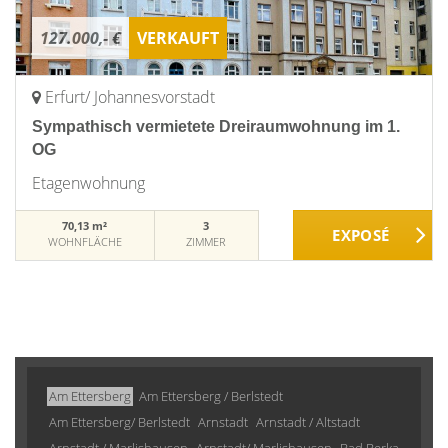
127.000,- €
VERKAUFT
Erfurt/ Johannesvorstadt
Sympathisch vermietete Dreiraumwohnung im 1.
OG
Etagenwohnung
70,13 m²
3
WOHNFLÄCHE
ZIMMER
Am Ettersberg
Am Ettersberg / Berlstedt
Am Ettersberg/ Berlstedt
Arnstadt
Arnstadt / Altstadt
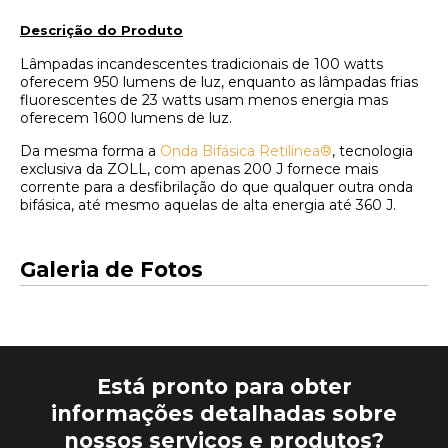
Descrição do Produto​
Lâmpadas incandescentes tradicionais de 100 watts
oferecem 950 lumens de luz, enquanto as lâmpadas frias
fluorescentes de 23 watts usam menos energia mas
oferecem 1600 lumens de luz.
Da mesma forma a
Onda Bifásica Retilínea®
, tecnologia
exclusiva da ZOLL, com apenas 200 J fornece mais
corrente para a desfibrilação do que qualquer outra onda
bifásica, até mesmo aquelas de alta energia até 360 J.
Galeria de Fotos
Está pronto para obter
informações detalhadas sobre
nossos serviços e produtos?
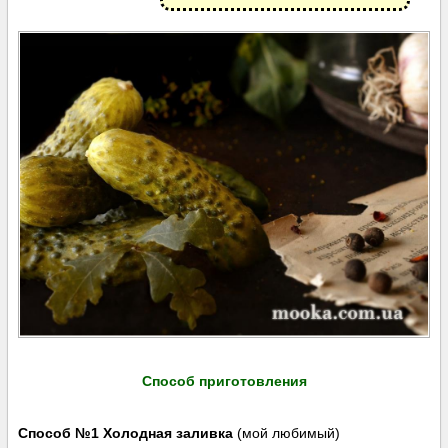
Способ приготовления
Способ №1 Холодная заливка
(мой любимый)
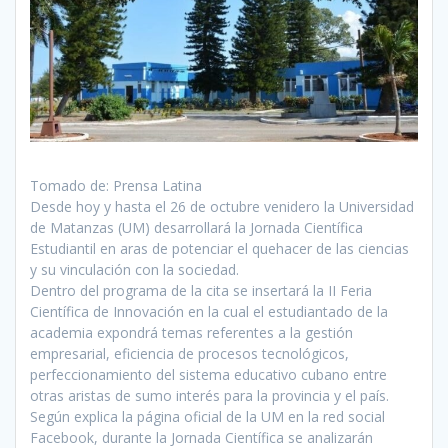
Tomado de: Prensa Latina
Desde hoy y hasta el 26 de octubre venidero la Universidad
de Matanzas (UM) desarrollará la Jornada Científica
Estudiantil en aras de potenciar el quehacer de las ciencias
y su vinculación con la sociedad.
Dentro del programa de la cita se insertará la II Feria
Científica de Innovación en la cual el estudiantado de la
academia expondrá temas referentes a la gestión
empresarial, eficiencia de procesos tecnológicos,
perfeccionamiento del sistema educativo cubano entre
otras aristas de sumo interés para la provincia y el país.
Según explica la página oficial de la UM en la red social
Facebook, durante la Jornada Científica se analizarán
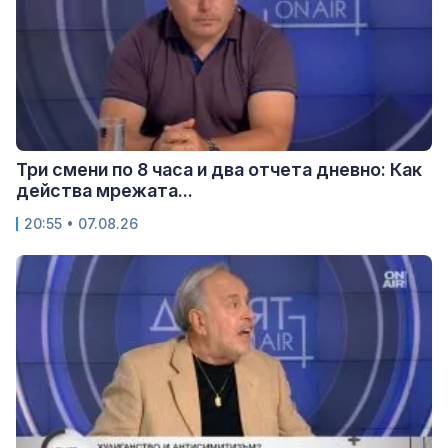
Три смени по 8 часа и два отчета дневно: Как
действа мрежата...
20:55 • 07.08.26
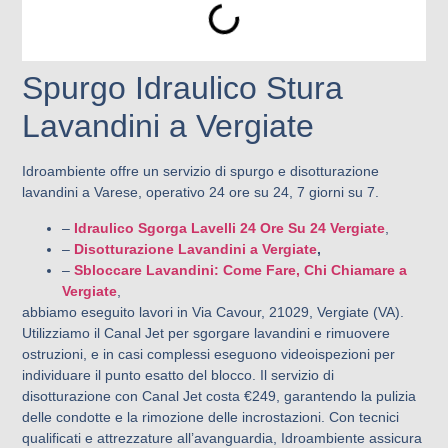
Spurgo Idraulico Stura
Lavandini a Vergiate
Idroambiente offre un servizio di spurgo e disotturazione
lavandini a Varese, operativo 24 ore su 24, 7 giorni su 7.
–
Idraulico Sgorga Lavelli 24 Ore Su 24
Vergiate
,
–
Disotturazione Lavandini a Vergiate
,
–
Sbloccare Lavandini: Come Fare, Chi Chiamare a
Vergiate
,
abbiamo eseguito lavori in Via Cavour, 21029, Vergiate (VA).
Utilizziamo il Canal Jet per sgorgare lavandini e rimuovere
ostruzioni, e in casi complessi eseguono videoispezioni per
individuare il punto esatto del blocco. Il servizio di
disotturazione con Canal Jet costa €249, garantendo la pulizia
delle condotte e la rimozione delle incrostazioni. Con tecnici
qualificati e attrezzature all’avanguardia, Idroambiente assicura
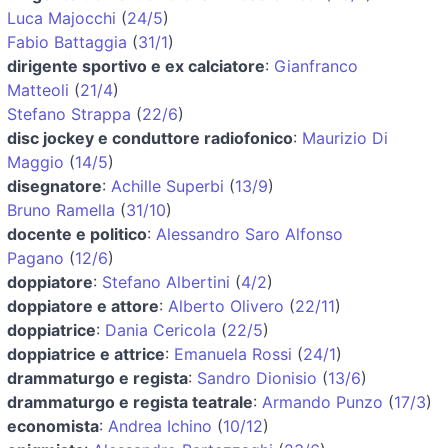
Luca Majocchi
(
24/5
)
Fabio Battaggia
(
31/1
)
dirigente sportivo e ex calciatore
:
Gianfranco
Matteoli
(
21/4
)
Stefano Strappa
(
22/6
)
disc jockey e conduttore radiofonico
:
Maurizio Di
Maggio
(
14/5
)
disegnatore
:
Achille Superbi
(
13/9
)
Bruno Ramella
(
31/10
)
docente e politico
:
Alessandro Saro Alfonso
Pagano
(
12/6
)
doppiatore
:
Stefano Albertini
(
4/2
)
doppiatore e attore
:
Alberto Olivero
(
22/11
)
doppiatrice
:
Dania Cericola
(
22/5
)
doppiatrice e attrice
:
Emanuela Rossi
(
24/1
)
drammaturgo e regista
:
Sandro Dionisio
(
13/6
)
drammaturgo e regista teatrale
:
Armando Punzo
(
17/3
)
economista
:
Andrea Ichino
(
10/12
)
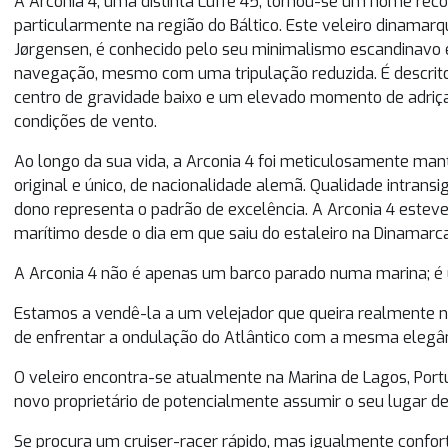
A Arconia 4, uma distinta Luffe 45, tornou-se um nome rec
particularmente na região do Báltico. Este veleiro dinamar
Jørgensen, é conhecido pelo seu minimalismo escandinavo 
navegação, mesmo com uma tripulação reduzida. É descri
centro de gravidade baixo e um elevado momento de adriç
condições de vento.
Ao longo da sua vida, a Arconia 4 foi meticulosamente mant
original e único, de nacionalidade alemã. Qualidade intran
dono representa o padrão de excelência. A Arconia 4 esteve
marítimo desde o dia em que saiu do estaleiro na Dinamarca
A Arconia 4 não é apenas um barco parado numa marina; é
Estamos a vendê-la a um velejador que queira realmente
de enfrentar a ondulação do Atlântico com a mesma elegân
O veleiro encontra-se atualmente na Marina de Lagos, Port
novo proprietário de potencialmente assumir o seu lugar d
Se procura um cruiser-racer rápido, mas igualmente confo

┄┄┄┄┄┄┄┄┄┄

#### DIRECTIONS:
All records, pictures excluded: copy them exactly.

#### ANSWER AREA:
127.000,- €
VERKAUFT
Erfurt/ Johannesvorstadt
Sympathisch vermietete Dreiraumwohnung im 1.
OG
Etagenwohnung
70,13 m²
3
WOHNFLÄCHE
ZIMMER
Am Ettersberg
Am Ettersberg / Berlstedt
Am Ettersberg/ Berlstedt
Arnstadt
Arnstadt / Altstadt
Descrição do Produto​
Lâmpadas incandescentes tradicionais de 100 watts
oferecem 950 lumens de luz, enquanto as lâmpadas frias
fluorescentes de 23 watts usam menos energia mas
oferecem 1600 lumens de luz.
Da mesma forma a
Onda Bifásica Retilínea®
, tecnologia
exclusiva da ZOLL, com apenas 200 J fornece mais
corrente para a desfibrilação do que qualquer outra onda
bifásica, até mesmo aquelas de alta energia até 360 J.
Galeria de Fotos
Está pronto para obter
informações detalhadas sobre
nossos serviços e produtos?
Способ приготовления
Способ №1 Холодная заливка
(мой любимый)
Tomado de: Prensa Latina
Desde hoy y hasta el 26 de octubre venidero la Universidad
de Matanzas (UM) desarrollará la Jornada Científica
Estudiantil en aras de potenciar el quehacer de las ciencias
y su vinculación con la sociedad.
Dentro del programa de la cita se insertará la II Feria
Científica de Innovación en la cual el estudiantado de la
academia expondrá temas referentes a la gestión
empresarial, eficiencia de procesos tecnológicos,
perfeccionamiento del sistema educativo cubano entre
otras aristas de sumo interés para la provincia y el país.
Según explica la página oficial de la UM en la red social
Facebook, durante la Jornada Científica se analizarán
Три смени по 8 часа и два отчета дневно: Как
действа мрежата...
20:55 • 07.08.26
Spurgo Idraulico Stura
Lavandini a Vergiate
Idroambiente offre un servizio di spurgo e disotturazione
lavandini a Varese, operativo 24 ore su 24, 7 giorni su 7.
–
Idraulico Sgorga Lavelli 24 Ore Su 24
Vergiate
,
–
Disotturazione Lavandini a Vergiate
,
–
Sbloccare Lavandini: Come Fare, Chi Chiamare a
Vergiate
,
abbiamo eseguito lavori in Via Cavour, 21029, Vergiate (VA).
Utilizziamo il Canal Jet per sgorgare lavandini e rimuovere
ostruzioni, e in casi complessi eseguono videoispezioni per
individuare il punto esatto del blocco. Il servizio di
disotturazione con Canal Jet costa €249, garantendo la pulizia
delle condotte e la rimozione delle incrostazioni. Con tecnici
qualificati e attrezzature all’avanguardia, Idroambiente assicura
Luca Majocchi
(
24/5
)
Fabio Battaggia
(
31/1
)
dirigente sportivo e ex calciatore
:
Gianfranco
Matteoli
(
21/4
)
Stefano Strappa
(
22/6
)
disc jockey e conduttore radiofonico
:
Maurizio Di
Maggio
(
14/5
)
disegnatore
:
Achille Superbi
(
13/9
)
Bruno Ramella
(
31/10
)
docente e politico
:
Alessandro Saro Alfonso
Pagano
(
12/6
)
doppiatore
:
Stefano Albertini
(
4/2
)
doppiatore e attore
:
Alberto Olivero
(
22/11
)
doppiatrice
:
Dania Cericola
(
22/5
)
doppiatrice e attrice
:
Emanuela Rossi
(
24/1
)
drammaturgo e regista
:
Sandro Dionisio
(
13/6
)
drammaturgo e regista teatrale
:
Armando Punzo
(
17/3
)
economista
:
Andrea Ichino
(
10/12
)
A Arconia 4, uma distinta Luffe 45, tornou-se um nome rec
particularmente na região do Báltico. Este veleiro dinamar
Jørgensen, é conhecido pelo seu minimalismo escandinavo 
navegação, mesmo com uma tripulação reduzida. É descri
centro de gravidade baixo e um elevado momento de adriç
condições de vento.
Ao longo da sua vida, a Arconia 4 foi meticulosamente mant
original e único, de nacionalidade alemã. Qualidade intran
dono representa o padrão de excelência. A Arconia 4 esteve
marítimo desde o dia em que saiu do estaleiro na Dinamarca
A Arconia 4 não é apenas um barco parado numa marina; é
Estamos a vendê-la a um velejador que queira realmente
de enfrentar a ondulação do Atlântico com a mesma elegân
O veleiro encontra-se atualmente na Marina de Lagos, Port
novo proprietário de potencialmente assumir o seu lugar d
Se procura um cruiser-racer rápido, mas igualmente confo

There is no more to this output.